Jefferson City Police Department Lt. Pat McCutchen said officers continue responding to all calls for service, but they have made some changes because of COVID-19.

"We have officers doing their reports in their patrol cars, which our on-board computer systems are capable of," McCutchen said. "We have them park in safe areas, such as the police station parking lot, to complete them. It's a way to limit the person-to-person contact as much as possible."

McCutchen said officers are trying to respond to as many calls as possible by phone but will do face-to-face calls when needed.

"We'll meet the callers outside of their residence if we can," McCutchen said.

If an EMS provider treats a patient who tests positive for COVID-19 - and took all the protective steps necessary - the EMS worker will not be placed in quarantine because they would not be considered "exposed," Lindewirth said.

"With that said, they would only take the necessary precautions because either the patient had symptoms that indicated it was possible they were positive or if the crew had any suspicion that caused them to don personal protective equipment," Lindewirth said.

If a patient tested positive for COVID-19 and the crews were not in the necessary protective PPE, then the EMS workers would be placed into quarantine, Lindewirth said.

"Should someone be suspected either by a hospital or health department of having COVID-19 and the crew did not wear the necessary protective PPE, then they would be quarantined until the test results were received on the patient, and that result would dictate if the crew remained in quarantine or not," Lindewirth said. "To be clear, though, not all patients that may test positive with COVID-19 would have initiated the donning of PPE by EMS. We hope that we have a system in place to catch them all, but there is a chance they don't."

Wheeler said his department has gotten PPE, including gloves and masks, through the state Department of Public Safety.

"As far as what PPE we use, it's on a case-by-case basis," Wheeler said. "If they are able to determine that masks are needed, then they currently have a supply to handle the situation."

Wheeler hopes while hand sanitizer is not considered PPE, the DPS might include some in upcoming deliveries.

Jefferson City Fire Department Public Information Officer Jason Turner said they are working with the state to make sure their stock of PPE is maintained.

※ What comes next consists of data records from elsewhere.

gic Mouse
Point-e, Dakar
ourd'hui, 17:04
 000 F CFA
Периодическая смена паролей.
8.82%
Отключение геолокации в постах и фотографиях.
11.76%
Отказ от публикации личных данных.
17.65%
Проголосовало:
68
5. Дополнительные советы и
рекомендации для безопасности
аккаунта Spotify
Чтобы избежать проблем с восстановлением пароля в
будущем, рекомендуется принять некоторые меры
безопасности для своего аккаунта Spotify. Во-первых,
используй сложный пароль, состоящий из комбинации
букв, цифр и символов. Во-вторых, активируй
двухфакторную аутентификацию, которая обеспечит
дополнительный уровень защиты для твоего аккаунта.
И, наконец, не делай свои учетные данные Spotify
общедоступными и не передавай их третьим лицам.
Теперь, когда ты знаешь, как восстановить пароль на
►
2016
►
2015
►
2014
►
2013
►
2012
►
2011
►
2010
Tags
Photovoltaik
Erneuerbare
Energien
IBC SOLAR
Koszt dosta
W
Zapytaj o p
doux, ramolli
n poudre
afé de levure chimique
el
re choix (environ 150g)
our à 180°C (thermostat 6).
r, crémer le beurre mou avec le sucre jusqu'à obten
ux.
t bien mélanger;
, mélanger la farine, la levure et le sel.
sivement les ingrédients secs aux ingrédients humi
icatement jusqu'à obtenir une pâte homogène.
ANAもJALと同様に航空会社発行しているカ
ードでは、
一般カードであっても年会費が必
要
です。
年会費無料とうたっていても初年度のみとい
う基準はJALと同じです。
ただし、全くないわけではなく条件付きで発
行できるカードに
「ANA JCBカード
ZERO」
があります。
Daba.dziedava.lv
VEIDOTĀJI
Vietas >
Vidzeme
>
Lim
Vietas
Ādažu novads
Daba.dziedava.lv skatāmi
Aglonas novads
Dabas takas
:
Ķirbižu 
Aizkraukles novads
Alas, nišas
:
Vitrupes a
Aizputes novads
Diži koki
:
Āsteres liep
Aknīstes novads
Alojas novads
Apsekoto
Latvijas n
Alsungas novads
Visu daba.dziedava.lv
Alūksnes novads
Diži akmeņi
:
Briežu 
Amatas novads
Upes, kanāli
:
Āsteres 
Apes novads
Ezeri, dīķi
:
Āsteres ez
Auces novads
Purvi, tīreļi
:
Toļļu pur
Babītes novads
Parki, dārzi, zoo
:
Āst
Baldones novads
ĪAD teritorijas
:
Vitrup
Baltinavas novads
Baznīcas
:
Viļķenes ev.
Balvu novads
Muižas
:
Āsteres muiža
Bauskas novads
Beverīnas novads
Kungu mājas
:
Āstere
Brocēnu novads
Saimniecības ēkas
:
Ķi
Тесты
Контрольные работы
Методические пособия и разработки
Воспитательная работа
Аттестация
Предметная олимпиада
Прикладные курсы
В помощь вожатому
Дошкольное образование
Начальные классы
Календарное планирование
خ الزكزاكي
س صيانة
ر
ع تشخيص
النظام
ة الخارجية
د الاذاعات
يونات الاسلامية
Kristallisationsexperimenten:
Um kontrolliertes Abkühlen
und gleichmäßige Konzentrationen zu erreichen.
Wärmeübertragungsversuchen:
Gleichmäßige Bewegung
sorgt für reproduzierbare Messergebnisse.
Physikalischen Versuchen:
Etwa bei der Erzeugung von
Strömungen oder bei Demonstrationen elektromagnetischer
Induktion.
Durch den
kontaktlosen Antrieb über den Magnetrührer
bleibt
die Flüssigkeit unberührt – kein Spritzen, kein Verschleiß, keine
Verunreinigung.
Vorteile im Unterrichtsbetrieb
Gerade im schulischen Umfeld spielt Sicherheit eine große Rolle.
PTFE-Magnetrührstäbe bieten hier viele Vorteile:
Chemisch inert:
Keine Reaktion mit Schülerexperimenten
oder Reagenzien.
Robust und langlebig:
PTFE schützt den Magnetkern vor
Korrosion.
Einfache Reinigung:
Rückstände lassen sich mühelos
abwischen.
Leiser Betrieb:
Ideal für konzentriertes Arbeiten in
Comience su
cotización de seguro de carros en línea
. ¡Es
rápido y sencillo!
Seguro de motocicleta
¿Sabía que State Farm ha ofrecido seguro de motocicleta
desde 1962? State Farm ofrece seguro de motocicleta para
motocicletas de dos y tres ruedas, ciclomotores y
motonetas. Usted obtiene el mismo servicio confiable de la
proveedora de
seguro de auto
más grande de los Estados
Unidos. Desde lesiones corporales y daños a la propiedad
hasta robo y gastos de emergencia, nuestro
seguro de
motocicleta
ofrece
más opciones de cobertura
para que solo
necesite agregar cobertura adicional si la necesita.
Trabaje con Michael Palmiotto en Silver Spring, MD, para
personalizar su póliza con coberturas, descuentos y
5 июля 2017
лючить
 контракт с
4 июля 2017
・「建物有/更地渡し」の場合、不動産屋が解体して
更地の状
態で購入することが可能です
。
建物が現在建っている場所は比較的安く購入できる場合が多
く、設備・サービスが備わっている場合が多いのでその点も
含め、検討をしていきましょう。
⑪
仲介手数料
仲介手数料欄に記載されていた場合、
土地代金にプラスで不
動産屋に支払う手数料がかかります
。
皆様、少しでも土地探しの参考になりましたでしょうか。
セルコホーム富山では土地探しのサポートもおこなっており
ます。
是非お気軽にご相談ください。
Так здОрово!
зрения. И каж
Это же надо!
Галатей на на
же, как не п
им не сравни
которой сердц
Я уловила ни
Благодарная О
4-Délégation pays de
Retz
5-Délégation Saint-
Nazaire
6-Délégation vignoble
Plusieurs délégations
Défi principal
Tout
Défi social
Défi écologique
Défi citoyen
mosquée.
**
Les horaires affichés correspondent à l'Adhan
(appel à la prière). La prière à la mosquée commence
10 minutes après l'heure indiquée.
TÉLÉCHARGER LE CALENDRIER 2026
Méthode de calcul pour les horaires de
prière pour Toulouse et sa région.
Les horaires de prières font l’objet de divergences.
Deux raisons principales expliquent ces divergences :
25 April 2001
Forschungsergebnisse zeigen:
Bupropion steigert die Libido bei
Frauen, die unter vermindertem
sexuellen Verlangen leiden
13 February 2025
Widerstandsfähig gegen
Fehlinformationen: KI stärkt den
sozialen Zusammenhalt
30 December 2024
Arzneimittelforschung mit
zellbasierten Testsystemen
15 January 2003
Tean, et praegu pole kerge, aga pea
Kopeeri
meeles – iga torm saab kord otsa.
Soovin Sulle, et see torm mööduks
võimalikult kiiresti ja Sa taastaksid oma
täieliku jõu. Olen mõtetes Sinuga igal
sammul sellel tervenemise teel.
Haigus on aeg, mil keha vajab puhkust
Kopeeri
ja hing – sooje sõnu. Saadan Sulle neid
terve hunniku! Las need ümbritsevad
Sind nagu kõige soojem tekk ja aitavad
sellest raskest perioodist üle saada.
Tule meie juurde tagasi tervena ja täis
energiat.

"Each of our apparatus is equipped with protective equipment such as masks and gloves," Turner said. "Right now, we have not had any issues with our personnel and the need for PPE."

There is a broad array of situations in which firefighters would use PPE "because there are so many indicators we use," Turner said. "It all starts with the Q&A the 911 operators do with callers to determine the potential for a possible COVID-19 response, and it goes from there.

"We do an inventory count every morning, and we watch our burn-through rate every day," Turner added. "We'll adjust accordingly, but right now, we're not taking drastic measures to meet our PPE needs."

Cole County EMS had no personnel in quarantine as of Thursday, "unlike several agencies in St. Louis that have as many as 26 paramedics in quarantine in one EMS alone," Lindewirth said. "While we may not be able to make that claim next week, we hope we can, and we think we are placing our team members' health and well-being at the very top of our list."

Lindewirth admitted it would put a strain on the EMS staff if any members of the service have to be taken out of action.

"That is why we are taking the necessary steps on a lot of cases that are likely the flu or other illness, but the risk of not doing it is far greater than if we do," Lindewirth said. "We need to keep as many of our providers as safe and healthy as we can for themselves, their families and for our community."

Lindewirth would not say if Cole County EMS had responded to any positive COVID-19 calls, citing patient privacy.

"Our PPE includes the N-95 masks, surgical masks, suits, goggles, face shields and gloves," Lindewirth said. "I'd say for now we're doing OK on supplies, but we're always looking to get more."